DuchonSpline(*, m: int = 2, s: float | int = 0)

Duchon spline basis - a generalization of thin plate splines.

These smoothers allow the use of lower orders of derivative in the penalty than conventional thin plate splines, while still yielding continuous functions.

The description, adapted from mgcv is as follows: Duchon’s (1977) construction generalizes the usual thin plate spline penalty as follows. The usual thin plate spline penalty is given by the integral of the squared Euclidian norm of a vector of mixed partial \(m\)-th order derivatives of the function w.r.t. its arguments. Duchon re-expresses this penalty in the Fourier domain, and then weights the squared norm in the integral by the Euclidean norm of the fourier frequencies, raised to the power \(2s\), where \(s\) is a user selected constant.

If \(d\) is the number of arguments of the smooth:

  • It is required that \(-d/2 < s < d/2\).
  • If \(s=0\) then the usual thin plate spline is recovered.
  • To obtain continuous functions we further require that \(m + s > d/2\).

For example, DuchonSpline(m=1, s=d/2) can be used in order to use first derivative penalization for any \(d\), and still yield continuous functions.

Parameters:

  • m

    Order of derivative to penalize.

  • s

    \(s\) as described above, should be an integer divided by 2.

SplineOnSphere

SplineOnSphere(*, m: int = 0)

Isotropic smooth for data on a sphere (latitude/longitude coordinates).

This should be used with exactly two variables, where the first represents latitude on the interval [-90, 90] and the second represents longitude on the interval [-180, 180].

Parameters:

  • m

    An integer in [-1, 4]. Setting m=-1 uses DuchonSpline(m=2,s=1/2). Setting m=0 signals to use the 2nd order spline on the sphere, computed by Wendelberger’s (1981) method. For m>0, (m+2)/2 is the penalty order, with m=2 equivalent to the usual second derivative penalty.

RandomEffect

RandomEffect(*args, **kwargs)

Random effect basis for correlated grouped data.

This can be used with any mixture of numeric or categorical variables. Acts similarly to an Interaction but penalizes the corresponding coefficients with a multiple of the identity matrix (i.e. a ridge penalty), corresponding to an assumption of i.i.d. normality of the parameters.

MarkovRandomField

MarkovRandomField(*, polys: list[ndarray])
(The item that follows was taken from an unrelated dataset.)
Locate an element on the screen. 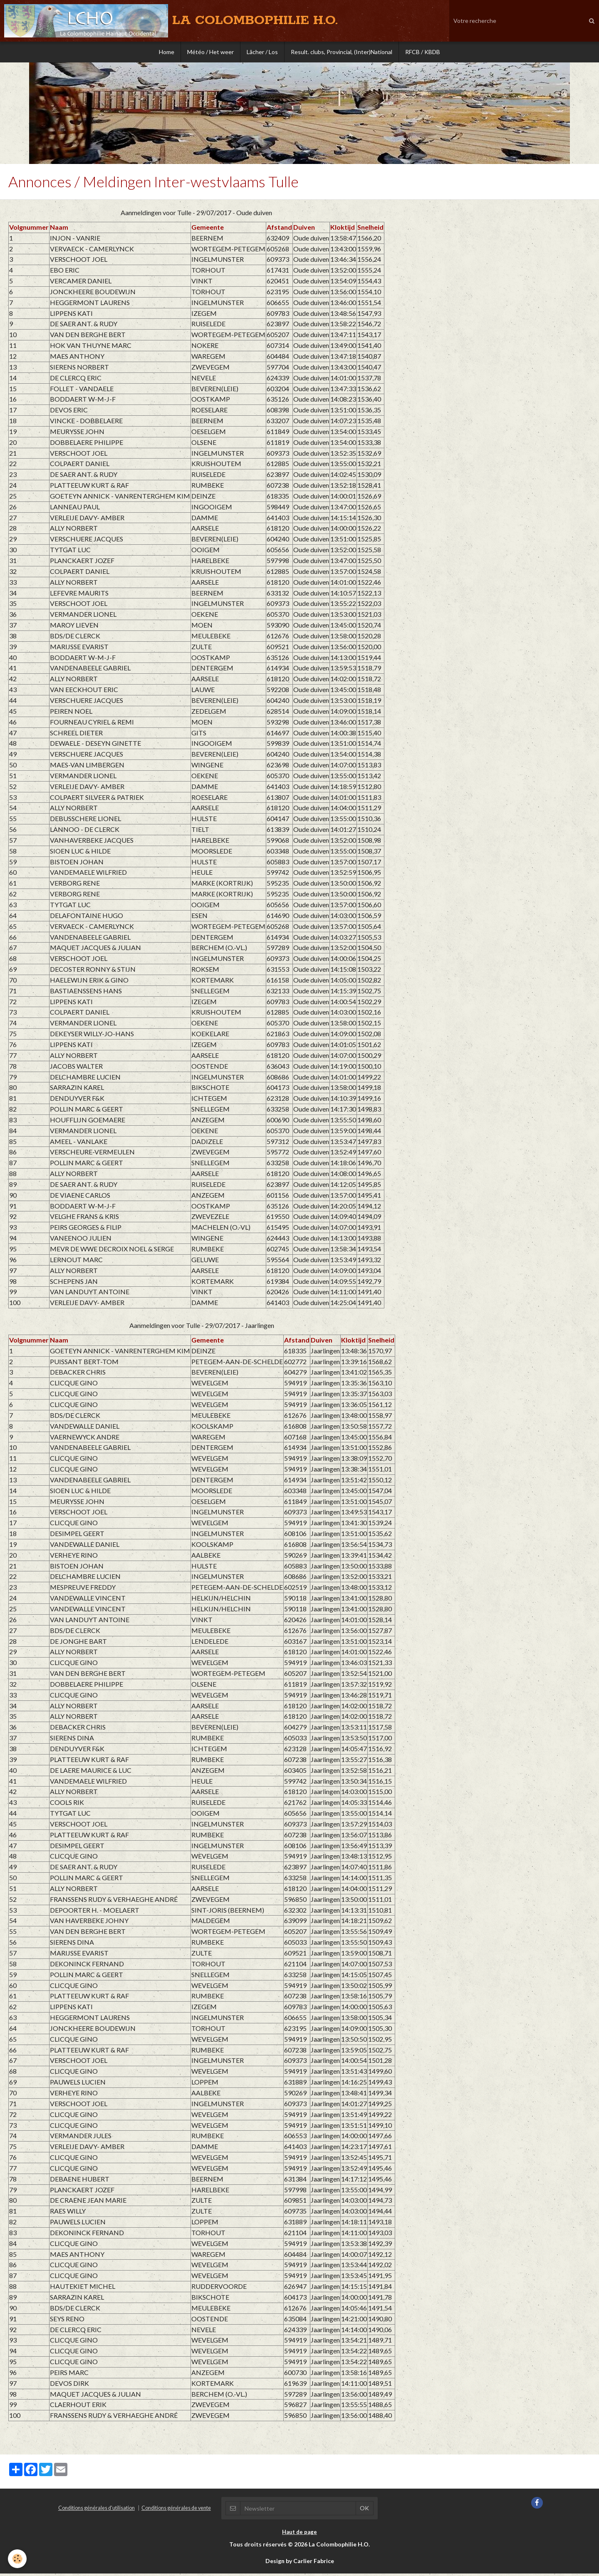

Markov Random Field basis for discrete spatial data with neighborhood structure.

The smoothing penalty encourages similar value in neighboring locations. When using this basis, the variable passed to S should be a categorical variable representing the area labels.

Parameters:

  • polys (list[ndarray]) –

    List of numpy arrays defining the spatial polygons or neighborhood structure. Each array represents the boundary or connectivity information for a spatial unit.

RandomWigglyCurve

RandomWigglyCurve(bs: BasisLike = <factory>)

S for each level of a categorical variable.
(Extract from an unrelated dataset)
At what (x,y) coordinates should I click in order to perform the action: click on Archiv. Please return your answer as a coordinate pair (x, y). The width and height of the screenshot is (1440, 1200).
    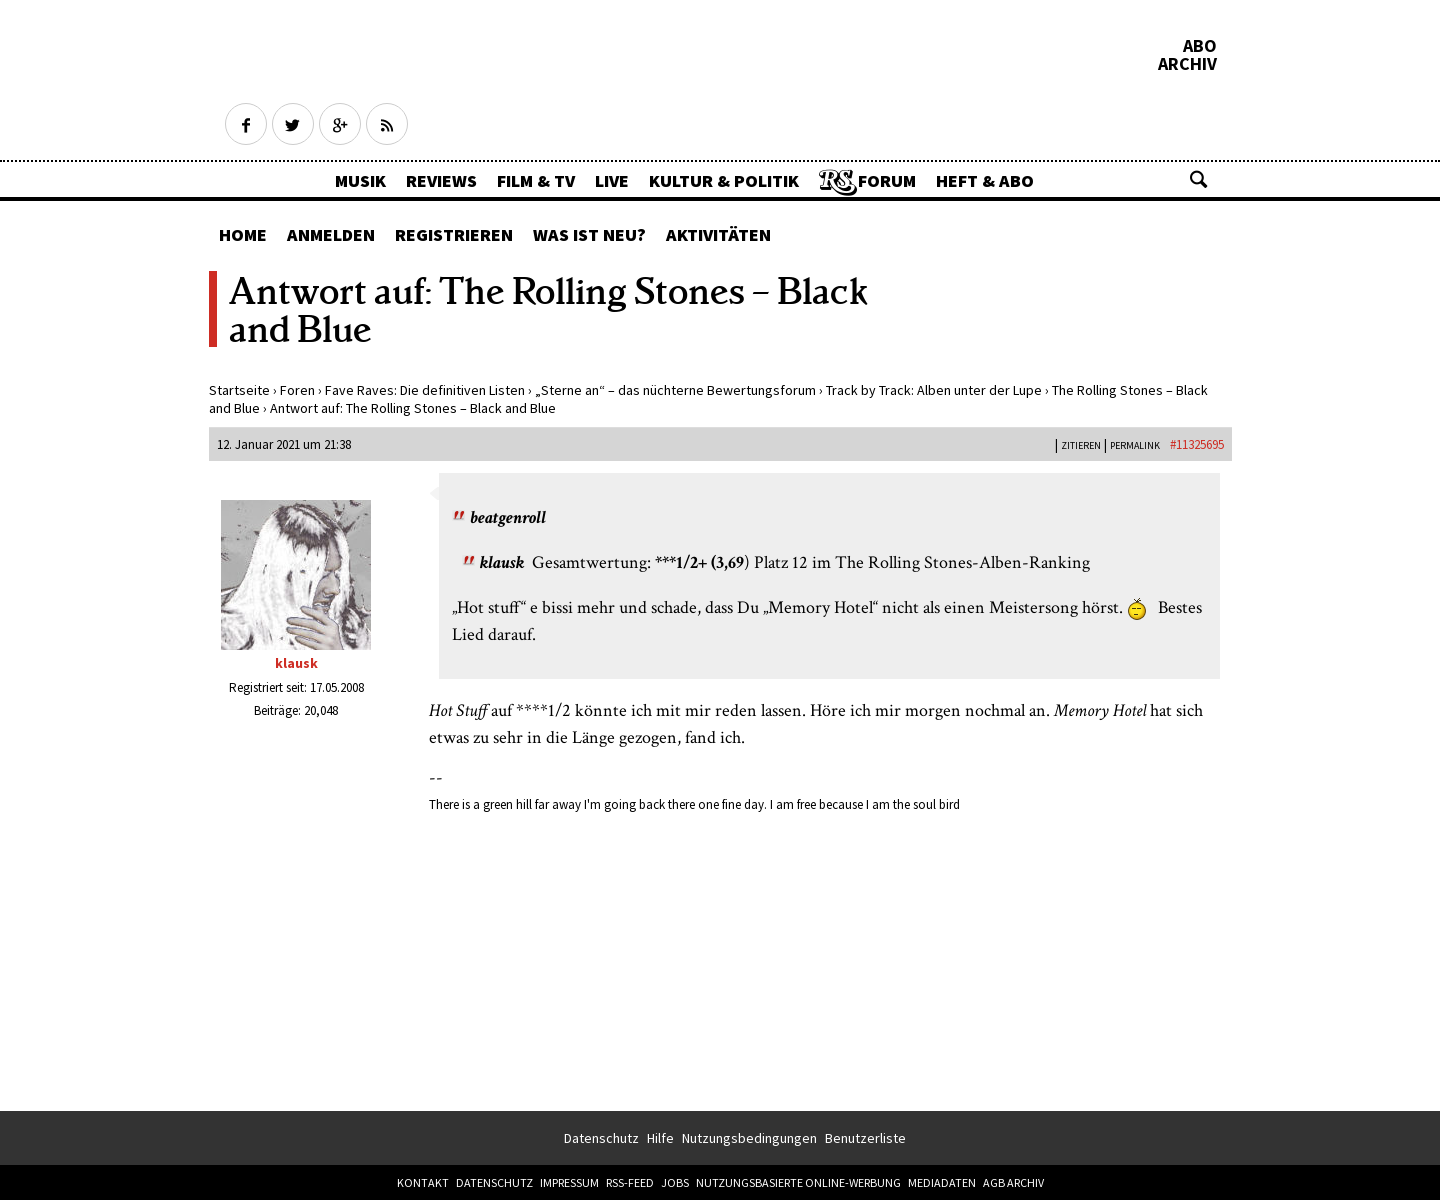
    Looking at the image, I should click on (1187, 64).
When using this basis, the first variable of the smooth should be a numeric variable, and the second should be a categorical variable.

Unlike using a categorical by variable e.g. S(x, by="group"):

  • The terms share a smoothing parameter.
  • The terms are fully penalized, with seperate penalties on each null space component (e.g. intercepts). The terms are non-centered, and can be used with an intercept without introducing indeterminacy, due to the penalization.

Parameters:

  • bs (BasisLike, default: <factory> ) –

    Any singly penalized basis function. Defaults to ThinPlateSpline. Only the type of the basis is passed to mgcv (i.e. what is returned by str(bs)). This is a limitation of mgcv (e.g. you cannot do ) mgcv provides no way to pass more details for setting up the basis function.

BasisLike

BasisLike(*args, **kwargs)

Protocol defining the interface for GAM basis functions.

All basis function classes must implement this protocol to be usable with smooth terms. The protocol ensures basis functions can be converted to appropriate mgcv R syntax and provide any additional parameters needed.